Собеседнику моя позиция вполне понятна. Его голос остается ровным и приветливым. Мы прощаемся».
* * *
«Может ли политик испытывать симпатию к человеку, который знаком ему только понаслышке? Может ли теплота в его голосе быть неподдельной? Мне были нужны внимание и сочувствие. Они проявились с неожиданной стороны и были от этого не менее дороги и целительны.

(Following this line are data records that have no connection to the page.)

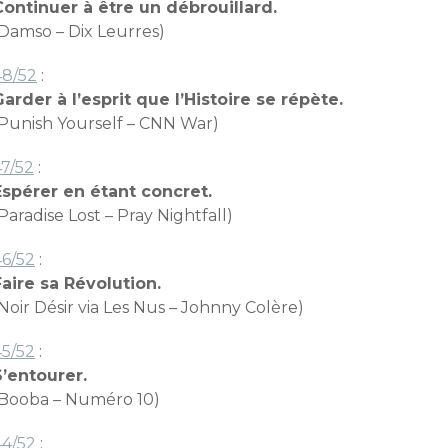
Continuer à être un débrouillard.
(Damso – Dix Leurres)
48/52
:
Garder à l’esprit que l’Histoire se répète.
(Punish Yourself – CNN War)
47/52
:
Espérer en étant concret.
Paradise Lost – Pray Nightfall)
46/52
:
Faire sa Révolution.
Noir Désir via Les Nus – Johnny Colère)
45/52
:
S’entourer.
(Booba – Numéro 10)
44/52
:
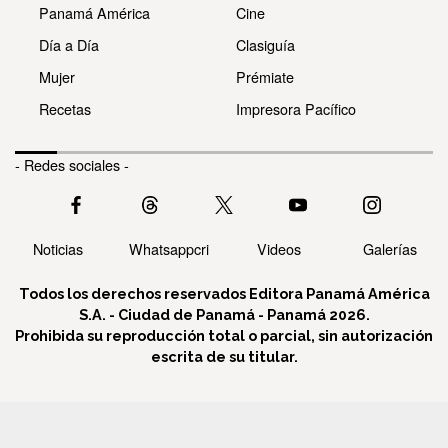
Panamá América
Cine
Día a Día
Clasiguía
Mujer
Prémiate
Recetas
Impresora Pacífico
- Redes sociales -
Noticias
Whatsappcri
Videos
Galerías
Todos los derechos reservados Editora Panamá América
S.A. - Ciudad de Panamá - Panamá 2026.
Prohibida su reproducción total o parcial, sin autorización
escrita de su titular.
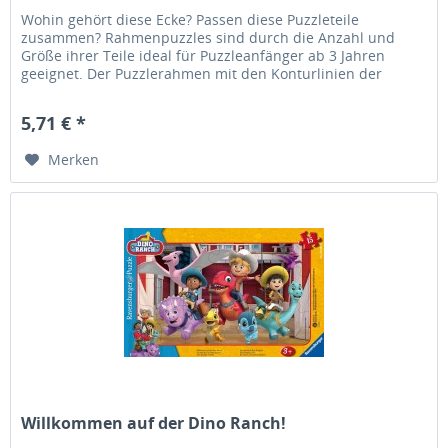
Wohin gehört diese Ecke? Passen diese Puzzleteile
zusammen? Rahmenpuzzles sind durch die Anzahl und
Größe ihrer Teile ideal für Puzzleanfänger ab 3 Jahren
geeignet. Der Puzzlerahmen mit den Konturlinien der
Puzzleteile erleichtert das...
5,71 € *
Merken
Willkommen auf der Dino Ranch!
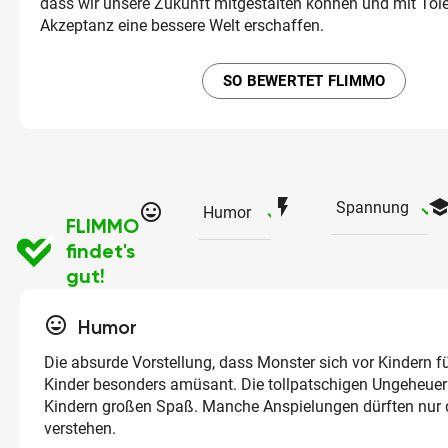
dass wir unsere Zukunft mitgestalten können und mit Tol
Akzeptanz eine bessere Welt erschaffen.
SO BEWERTET FLIMMO
flash_on
schoo
ch
Spannung
tag_faces
checked
Humor
FLIMMO
findet's
gut!
tag_faces
Humor
Die absurde Vorstellung, dass Monster sich vor Kindern fü
Kinder besonders amüsant. Die tollpatschigen Ungeheue
Kindern großen Spaß. Manche Anspielungen dürften nur d
verstehen.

Жизнь продолжалась. Критический период (с некоторого отдаления он не кажется тяжелым) прошел, человек не сошел с ума, не запил, не застрелился и не свалился с инфарктом. Невидимая рука провела его между этими опасностями и вытолкнула на свободу. Я писал книгу воспоминаний, искал работу, встречался с друзьями, заводил новые, полезные и бесполезные, знакомства. Вырваться из мелового круга прошлого существования оказывалось непросто. В этом кругу я как бы сместился из середины к самому краю, но еще не исчез, не растворился в безликой массе тех, кого наверху называют «народ». Пришлось вновь соприкоснуться не по своей воле с Ельциным, хотя я не подозревал, что он помнит мое имя, и с Хасбулатовым.

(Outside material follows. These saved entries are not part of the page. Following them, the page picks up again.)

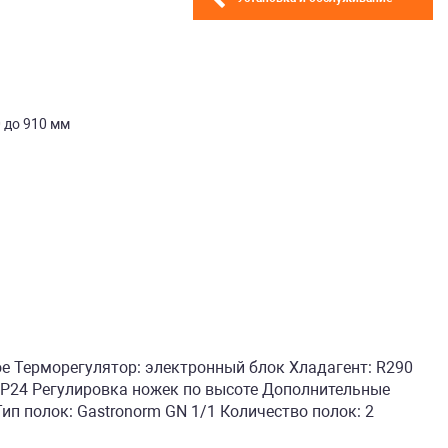
 до 910 мм
е Терморегулятор: электронный блок Хладагент: R290
P24 Регулировка ножек по высоте Дополнительные
п полок: Gastronorm GN 1/1 Количество полок: 2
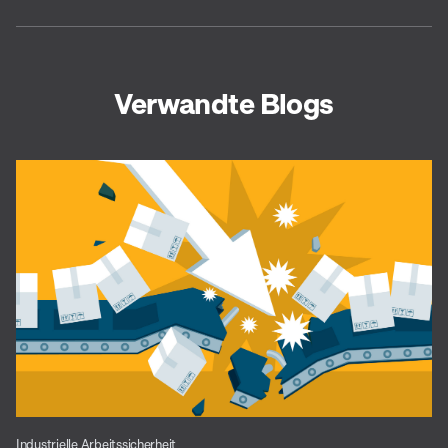
Verwandte Blogs
Industrielle Arbeitssicherheit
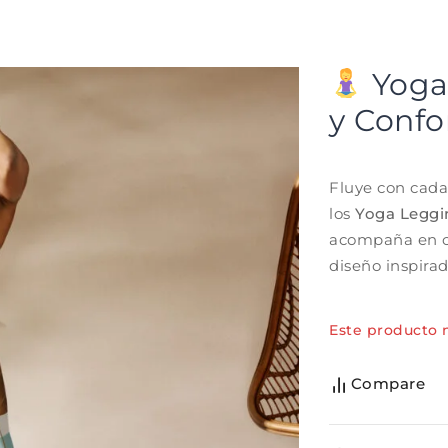
Yoga 
y Confo
Fluye con cada
los
Yoga Leggi
acompaña en ca
diseño inspirad
Este producto 
Compare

Любые резкие повороты в жизни общества, будь то революции, контрреволюции, путчи, войны, смены вождей, обрубают одни служебные карьеры и выбрасывают фейерверк новых государственных и чиновных звезд. Безвестные до поры до времени полковники стремительно становятся генералами, скромные кандидаты наук, обреченные всем ходом предыдущей жизни и своим интеллектуальным ресурсом на кабинетное прозябание, вдруг вырываются на политическую авансцену, рядовые охранники, референты и помощники, вообще лица, приближенные к особе вождя, приобретают непомерное влияние в делах государства. Одновременно другие уходят в небытие, в крайних случаях — в тюрьму, а уж в самых крайних, которых немало повидала Россия, — прямо на тот свет с пулей в затылке или во лбу, по моде своего времени. Судьба играет человеком...

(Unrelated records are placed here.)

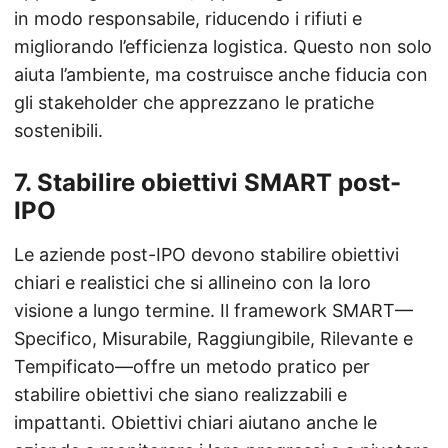
in modo responsabile, riducendo i rifiuti e
migliorando l’efficienza logistica. Questo non solo
aiuta l’ambiente, ma costruisce anche fiducia con
gli stakeholder che apprezzano le pratiche
sostenibili.
7.
Stabilire obiettivi SMART post-
IPO
Le aziende post-IPO devono stabilire obiettivi
chiari e realistici che si allineino con la loro
visione a lungo termine. Il framework SMART—
Specifico, Misurabile, Raggiungibile, Rilevante e
Tempificato—offre un metodo pratico per
stabilire obiettivi che siano realizzabili e
impattanti. Obiettivi chiari aiutano anche le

Вот и сыграла судьба шутку с порядочным и добросовестным человеком, моим старинным приятелем Р. В мгновение ока он был вознесен со скромной должности заместителя начальника одного из отделов Службы на пост начальника Главного управления охраны, только что выделенного из КГБ. Масштабы взлета может представить себе только тот, кто сам послужил. Так, скажем для сравнения, мог бы удивить людей спортсмен, всю жизнь прыгавший на два метра и вдруг преодолевший высоту в два сорок. Сказочный элемент, говаривал Щедрин, всегда присутствовал в жизни русского человека. Мой приятель ничуть не возгордился, не изменил своим привычкам и привязанностям, занялся делом с хваткой профессионала, ибо до Службы он работал в «Девятке», в этом же самом управлении охраны».
«УХОДЯ ОТ НАС...»
«Тем временем в Службе появился новый начальник. Былые друзья-сослуживцы — приветливые улыбки при случайных встречах, слегка сочувствующий тон, которым говорят с больными, обмен пустяковыми шутливыми репликами — стали как-то неприметно меня сторониться. Ситуация служивому человеку вполне понятна, и тем не менее появлялось ощущение собственной ущербности и очевидной ненужности занятым людям. Новый начальник не проявил ни малейшего интереса к своему предшественнику, но и не утеснял его. Я впервые оказался невольно как бы на небольшом необитаемом острове посреди дачного поселка. Мелькало в голове совершенно неуместное древнее слово «опала», вспоминались исторические примеры, представлялось, какую горечь, недоумение, надежды испытывали люди, выхваченные из кипения жизни и заброшенные чужой волей в какую-нибудь глухомань. Думалось еще, что могло быть и хуже. Пример был перед глазами, не исторический, а самый что ни на есть свежий. Темными окнами печально смотрел на мир, на меня домик, где совсем недавно жил один из наиболее влиятельных людей государства — Владимир Александрович Крючков. В свое время он удачно отбил попытки своих высокопоставленных коллег — Горбачева, Шеварднадзе, Рыжкова, Яковлева, всех тогдашних руководителей партии и государства, — заставить его жить так же, как они, в роскошных виллах, именуемых дачами, в Подмосковье. Маленький домик тосковал без обитателей, а Крючков томился в тюрьме.